I had a conversation with the larger group about why I see so many git force push messages in HipChat. I'm sure there's a reason, and it's part of some work-flow - I just haven't used that, and it seems pretty harsh to be used so often. Fact is, their reason was that it just made the commits "prettier". That they wanted to edit their commits like they edit their code.

I was silent because that was almost certainly one of the most insane things I've heard in a long time. Yes, by all means, let's risk the corruption of the git repo on the server because you didn't take time to think about what you were doing before you decided to commit it. Yeah, that's a good plan.

Better yet - let's make it part of the standard work-flow that you teach new developers. Yeah, that's a great idea. I just can't wait to start messing things up because I refuse to put forth the effort to think about what I'm doing prior to doing it.

In another meeting, one of the other developers felt that a Core Value of the new group should be that... and I quote: We all should have fun. Yeah... I don't even have to respond to this because unlink this developer, I understand the point of a public company, and that they really aren't in existence to make their employees happy - or make sure they have fun - they are in the business of making money.

I tried to say that fun is a great thing to have, but holding it up as the reason we're doing - and not doing - things is kinda crazy. That we don't have to have fun to get work done. It would be nice - but it's not necessary. Flew right over his head.

And the odd thing is that this is not a bad guy - well... I've heard he's a good guy, so I want to believe that my assessment of him to date is way off, but when he goes on about how I couldn't be more wrong... well... it's hard to give him the benefit of the doubt - or write it off to a miscommunication or something.

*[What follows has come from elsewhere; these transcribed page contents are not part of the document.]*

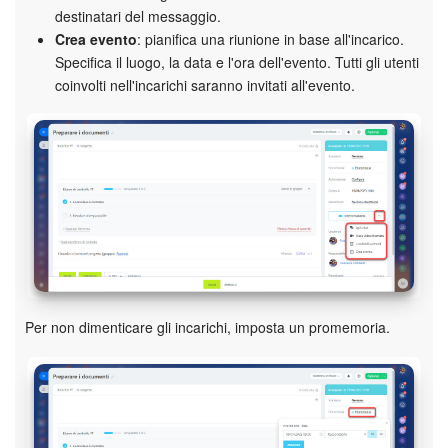
destinatari del messaggio.
Crea evento
: pianifica una riunione in base all'incarico.
Specifica il luogo, la data e l'ora dell'evento. Tutti gli utenti
coinvolti nell'incarichi saranno invitati all'evento.
Per non dimenticare gli incarichi, imposta un promemoria.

Nope, I'm in a group that doesn't seem to share a single value I have. They think it's acceptable risk to have git force push in their workflows, and they think that they have to have fun or they don't have to work. Wacky.

It's been hard to get things done, and if I took their lead, I wouldn't have done a thing - but thankfully, I didn't, and did a good chunk of work each day. In the end, I need off this group. I like the work, I just can't stand the management and co-workers any longer.